# About this exercise:
The line containing "Wrap output in <instances>...</instances>. Where" and every line after it, through the last one below: output exactly these and nothing else.

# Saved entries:
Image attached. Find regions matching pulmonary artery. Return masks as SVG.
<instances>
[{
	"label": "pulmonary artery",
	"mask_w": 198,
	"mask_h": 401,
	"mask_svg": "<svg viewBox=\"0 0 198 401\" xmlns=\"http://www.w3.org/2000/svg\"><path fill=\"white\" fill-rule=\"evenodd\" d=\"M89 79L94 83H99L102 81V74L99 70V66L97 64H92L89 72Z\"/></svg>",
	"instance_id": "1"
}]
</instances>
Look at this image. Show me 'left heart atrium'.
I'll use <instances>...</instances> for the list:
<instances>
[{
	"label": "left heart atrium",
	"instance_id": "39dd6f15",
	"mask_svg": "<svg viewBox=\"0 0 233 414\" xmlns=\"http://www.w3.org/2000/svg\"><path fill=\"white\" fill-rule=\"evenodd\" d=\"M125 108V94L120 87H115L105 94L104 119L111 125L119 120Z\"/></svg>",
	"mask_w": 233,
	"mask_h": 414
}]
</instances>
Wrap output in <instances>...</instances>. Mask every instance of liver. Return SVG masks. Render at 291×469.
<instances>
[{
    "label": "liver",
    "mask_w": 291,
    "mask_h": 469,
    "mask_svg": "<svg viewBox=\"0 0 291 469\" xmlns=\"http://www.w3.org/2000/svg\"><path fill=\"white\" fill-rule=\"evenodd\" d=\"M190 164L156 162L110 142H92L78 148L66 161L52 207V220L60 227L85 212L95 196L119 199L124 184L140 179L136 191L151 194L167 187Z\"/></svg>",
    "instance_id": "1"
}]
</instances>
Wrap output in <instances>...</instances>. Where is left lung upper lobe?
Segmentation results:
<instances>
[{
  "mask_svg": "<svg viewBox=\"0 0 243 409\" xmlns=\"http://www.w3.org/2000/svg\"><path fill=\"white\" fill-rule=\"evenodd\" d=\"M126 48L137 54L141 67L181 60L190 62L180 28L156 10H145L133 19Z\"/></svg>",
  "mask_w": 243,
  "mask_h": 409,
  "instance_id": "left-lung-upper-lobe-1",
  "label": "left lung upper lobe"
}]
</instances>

# Solution for this problem:
Wrap output in <instances>...</instances>. Where is left lung upper lobe?
Segmentation results:
<instances>
[{
  "mask_svg": "<svg viewBox=\"0 0 243 409\" xmlns=\"http://www.w3.org/2000/svg\"><path fill=\"white\" fill-rule=\"evenodd\" d=\"M126 48L137 54L141 67L181 60L190 62L180 28L156 10H145L133 19Z\"/></svg>",
  "mask_w": 243,
  "mask_h": 409,
  "instance_id": "left-lung-upper-lobe-1",
  "label": "left lung upper lobe"
}]
</instances>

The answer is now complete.